Maradona's achievements at Napoli, who had been also-rans until he arrivedin 1984 following a difficult two-year spell at Barcelona, cemented his position as the greatest player of his generation and, in many peoples' eyes, make him the best ever.
 
Diego Maradona on his arrival in Italy in 1984. Photo: AFP
 
Another league title in 1990, the 1989 UEFA Cup, and an Italian Cup also arrived during Maradona's seven years in southern Italy.
 
Maradona's 115 goals in all competitions was a club record that stood for 26 years and his heroics came at a time when Serie A was the world's
strongest, richest league, where the likes of Michel Platini and Zico strutted their stuff.
 
He fled in disgrace in 1991, a failed drugs test, an unrecognised son and a billion-lira tax dispute all left back in Naples, where his penchant for late-night parties, cocaine and women were almost as famous as his magical displays on the pitch.
 
Camorra links
 
Courted by criminals, the King of Spain and even the Pope, Maradona became a quasi-religious figure in Naples.

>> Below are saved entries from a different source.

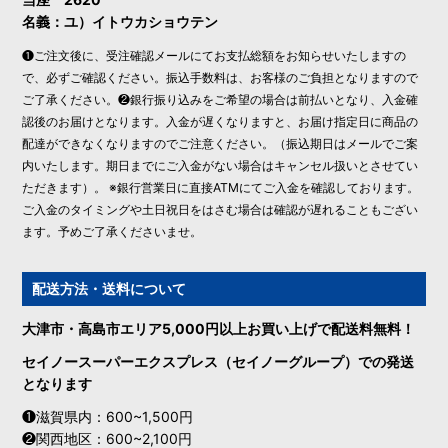
名義：ユ）イトウカショウテン
❶ご注文後に、受注確認メールにてお支払総額をお知らせいたしますの
で、必ずご確認ください。振込手数料は、お客様のご負担となりますので
ご了承ください。❷銀行振り込みをご希望の場合は前払いとなり、入金確
認後のお届けとなります。入金が遅くなりますと、お届け指定日に商品の
配達ができなくなりますのでご注意ください。（振込期日はメールでご案
内いたします。期日までにご入金がない場合はキャンセル扱いとさせてい
ただきます）。 ※銀行営業日に直接ATMにてご入金を確認しております。
ご入金のタイミングや土日祝日をはさむ場合は確認が遅れることもござい
ます。予めご了承くださいませ。
配送方法・送料について
大津市・高島市エリア5,000円以上お買い上げで配送料無料！
セイノースーパーエクスプレス（セイノーグループ）での発送
となります
❶滋賀県内：600~1,500円
❷関西地区：600~2,100円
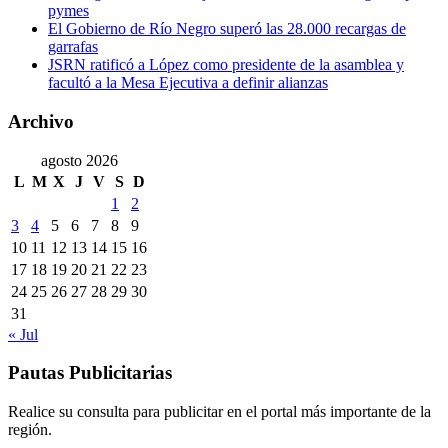
pymes
El Gobierno de Río Negro superó las 28.000 recargas de
garrafas
JSRN ratificó a López como presidente de la asamblea y
facultó a la Mesa Ejecutiva a definir alianzas
Archivo
agosto 2026
L
M
X
J
V
S
D
1
2
3
4
5
6
7
8
9
10
11
12
13
14
15
16
17
18
19
20
21
22
23
24
25
26
27
28
29
30
31
« Jul
Pautas Publicitarias
Realice su consulta para publicitar en el portal más importante de la
región.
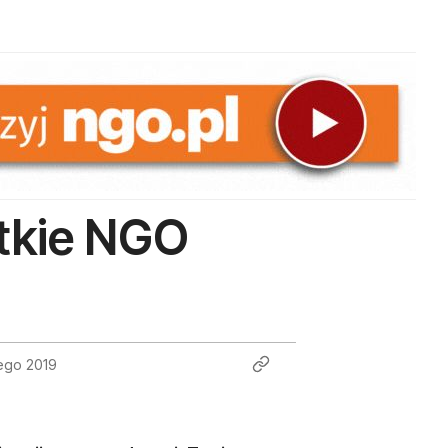
stkie NGO
tego 2019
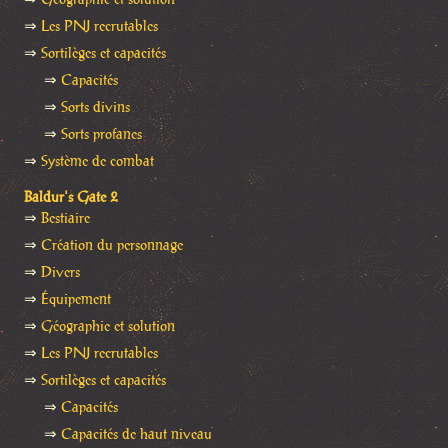
⇒
Les PNJ recrutables
⇒
Sortilèges et capacités
⇒
Capacités
⇒
Sorts divins
⇒
Sorts profanes
⇒
Système de combat
Baldur's Gate 2
⇒
Bestiaire
⇒
Création du personnage
⇒
Divers
⇒
Équipement
⇒
Géographie et solution
⇒
Les PNJ recrutables
⇒
Sortilèges et capacités
⇒
Capacités
⇒
Capacités de haut niveau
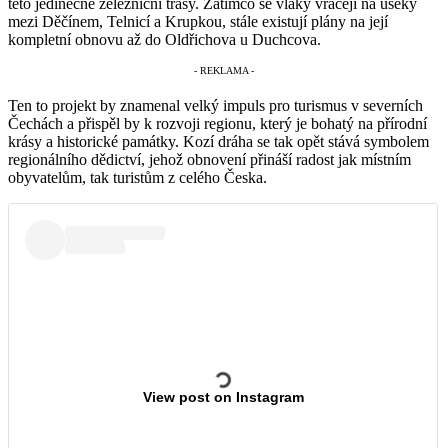
této jedinečné železniční trasy. Zatímco se vlaky vracejí na úseky
mezi Děčínem, Telnicí a Krupkou, stále existují plány na její
kompletní obnovu až do Oldřichova u Duchcova.
Ten to projekt by znamenal velký impuls pro turismus v severních
Čechách a přispěl by k rozvoji regionu, který je bohatý na přírodní
krásy a historické památky. Kozí dráha se tak opět stává symbolem
regionálního dědictví, jehož obnovení přináší radost jak místním
obyvatelům, tak turistům z celého Česka.
View post on Instagram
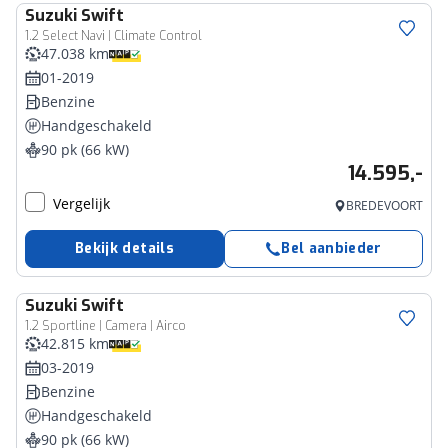
Suzuki
Swift
1.2 Select Navi | Climate Control
47.038 km
01-2019
Benzine
Handgeschakeld
90 pk (66 kW)
14.595,-
Vergelijk
BREDEVOORT
Bekijk details
Bel aanbieder
Suzuki
Swift
1.2 Sportline | Camera | Airco
42.815 km
03-2019
Benzine
Handgeschakeld
90 pk (66 kW)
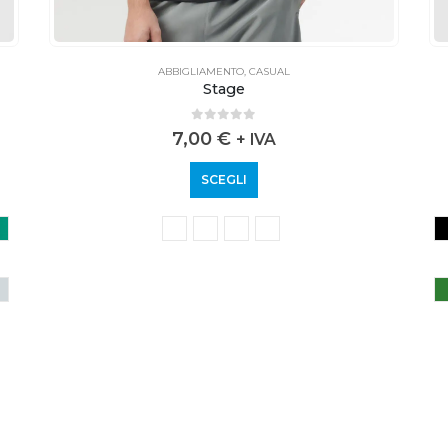
ABBIGLIAMENTO
,
CASUAL
Stage
0
out of 5
7,00
€
+ IVA
SCEGLI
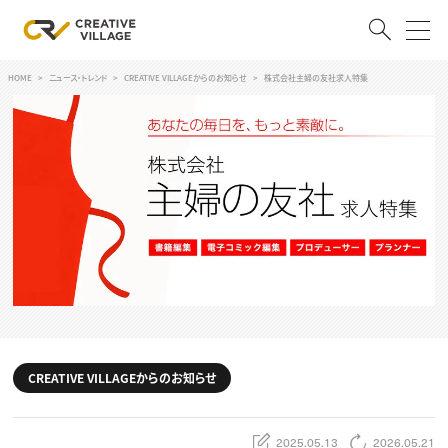
HOME
ニュース・トレンド
CREATIVE VILLAGEからのお知らせ
株式会社主婦の友社求人特集
ACCOUNT
ログイン
会員登録
RECRUIT
クリエイター求人を探す
CREATIVE JOB求人検索
特集求人
採用説明会
転職支援サービス
CONTENTS
スキルアップしたい！
CREATIVE VILLAGEからのお知らせ
スキルアップしたい！ トップ
デザイン
TOP Creator’s コラム
プログラミング
2025.05.13
2026.05.21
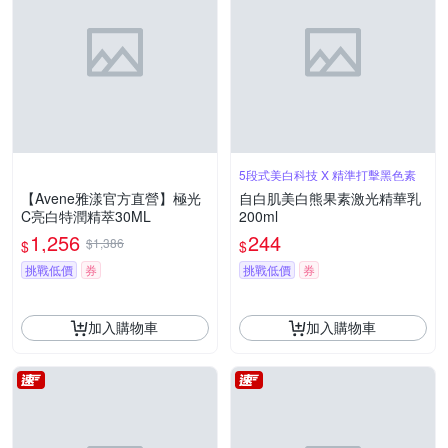
5段式美白科技 X 精準打擊黑色素
【Avene雅漾官方直營】極光
自白肌美白熊果素激光精華乳
C亮白特潤精萃30ML
200ml
1,256
244
$1,386
$
$
挑戰低價
券
挑戰低價
券
加入購物車
加入購物車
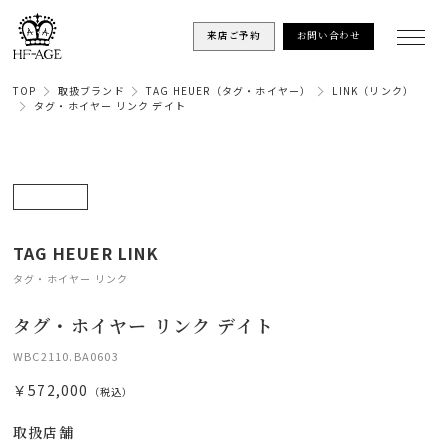
来店ご予約
お問い合わせ
TOP
取扱ブランド
TAG HEUER（タグ・ホイヤー）
LINK（リンク）
タグ・ホイヤー リンク デイト
TAG HEUER LINK
タグ・ホイヤー リンク
タグ・ホイヤー リンク デイト
WBC2110.BA0603
￥572,000
（税込）
取扱店舗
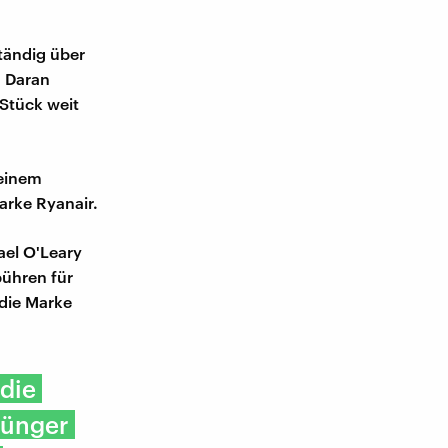
ständig über
" Daran
 Stück weit
 einem
arke Ryanair.
ael O'Leary
bühren für
die Marke
 die
Jünger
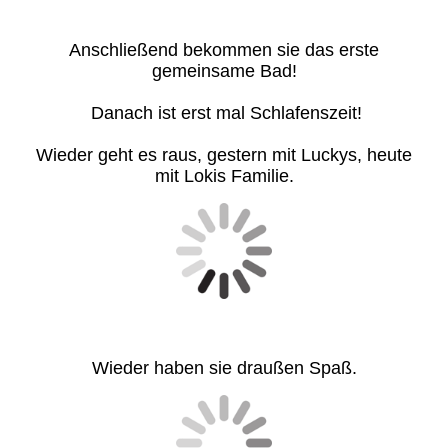
Anschließend bekommen sie das erste
gemeinsame Bad!
Danach ist erst mal Schlafenszeit!
Wieder geht es raus, gestern mit Luckys, heute
mit Lokis Familie.
Wieder haben sie draußen Spaß.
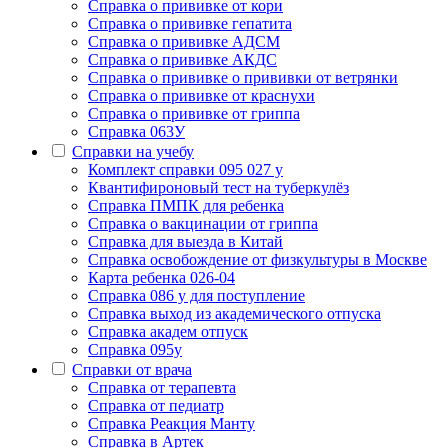
Cправка о прививке от кори
Cправка о прививке гепатита
Справка о прививке АДСМ
Справка о прививке АКДС
Справка о прививке о прививки от ветрянки
Справка о прививке от краснухи
Справка о прививке от гриппа
Справка 063У
Справки на учебу
Комплект справки 095 027 у
Квантифироновый тест на туберкулёз
Справка ПМПК для ребенка
Справка о вакцинации от гриппа
Справка для выезда в Китай
Справка освобождение от физкультуры в Москве
Карта ребенка 026-04
Справка 086 у для поступление
Справка выход из академического отпуска
Справка академ отпуск
Справка 095у
Справки от врача
Справка от терапевта
Справка от педиатр
Cправка Реакция Манту
Cправка в Артек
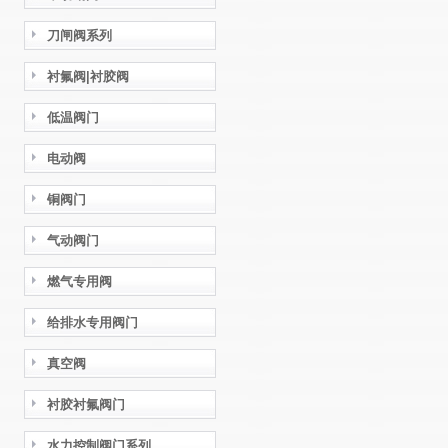
刀闸阀系列
衬氟阀|衬胶阀
低温阀门
电动阀
铜阀门
气动阀门
燃气专用阀
给排水专用阀门
真空阀
衬胶衬氟阀门
水力控制阀门系列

He brought joy to a desperately poor city blighted by bloody conflicts between the competing clans of the powerful Camorra mafia, one of whom Maradona would get to know very well.
 
Indeed the 1984 signing of a genuine superstar by Napoli – who were heavily in debt and had finished 11th the previous season – immediately raised eyebrows, with persistent rumours that a chunk of the world record $10.48 million fee that brought him to Italy came from the Camorra's deep pockets.
 
 
The opening question in his first press conference came from a reporter who asked a confused Maradona whether he knew about the Camorra and its “influence
on football” and was immediately ejected by livid club owner Corrado Ferlaino.
 
“I never asked for anything from the Camorra, they gave me the security of knowing that nothing was going to happen to my two children,” Maradona
insisted in a 2017 interview to Italian TV station Canale 5
 
Murals dedicated to Maradona adorn the walls of apartment buildings in central Naples. Photo: AFP
 
However his access to drugs and women came thanks to the infamous Giuliano clan, who immediately befriended Maradona, furnished his burgeoning cocaine
habit and went to great lengths to make sure they were photographed partying with the world's most famous footballer.
 
Maradona himself admitted that every week he would binge from Sunday night until Wednesday, beginning an intense detox programme each Thursday that would get him ready for the following weekend's match.
 
It took Napoli two years to provide Maradona with teammates capable of challenging for honours, and when the title came in 1987 it caused such wild
celebrations that stories of a summer-long party became as famous as the triumph itself.
 
In reality the city came to a standstill for around a week. To this day Neapolitans name their sons after a football god they've only seen play on old VHS players and YouTube.
 
Naples mayor Luigi de Magistris with Diego Maradona in 2017. Photo: AFP
 
Another title arrived three years later before it all began to fall apart, not long after he and the Argentine national team enraged Italy by dumping the
'Azzurri' out of the 1990 World Cup in the semi-finals – in Naples of all places.
 
His problems had begun some time before. He had tired of the suffocating attention Naples afforded him and in 1989 had signed terms with Marseille, only for Ferlaino to put a stop to the transfer at the last minute.
 
 “After a four-hour meeting, Ferlaino said that if we won the UEFA Cup I could leave, but we won it, and he blocked the move anyway,” Maradona said in
2009.
 
However after the 1990 World Cup he had become a hate figure in Italy and his support network slowly melted away. In February 1991 police announced he
had been caught on wiretaps asking for cocaine and prostitutes from a mob figure. A trumped-up drugs trafficking charge soon followed.
 
The failed drugs test that finished him off came after a match with Bari two months later, and an unprecedented worldwide ban from the game until June
1992 left him back to Buenos Aires, never to reach the same heights again in his career.
 
But he remained an icon in southern Italy, and received a hero's welcome on subsequent visits to the city of Naples.
 
In 2017, he was made an honorary citizen by the city's mayor, Luigi de Magistris.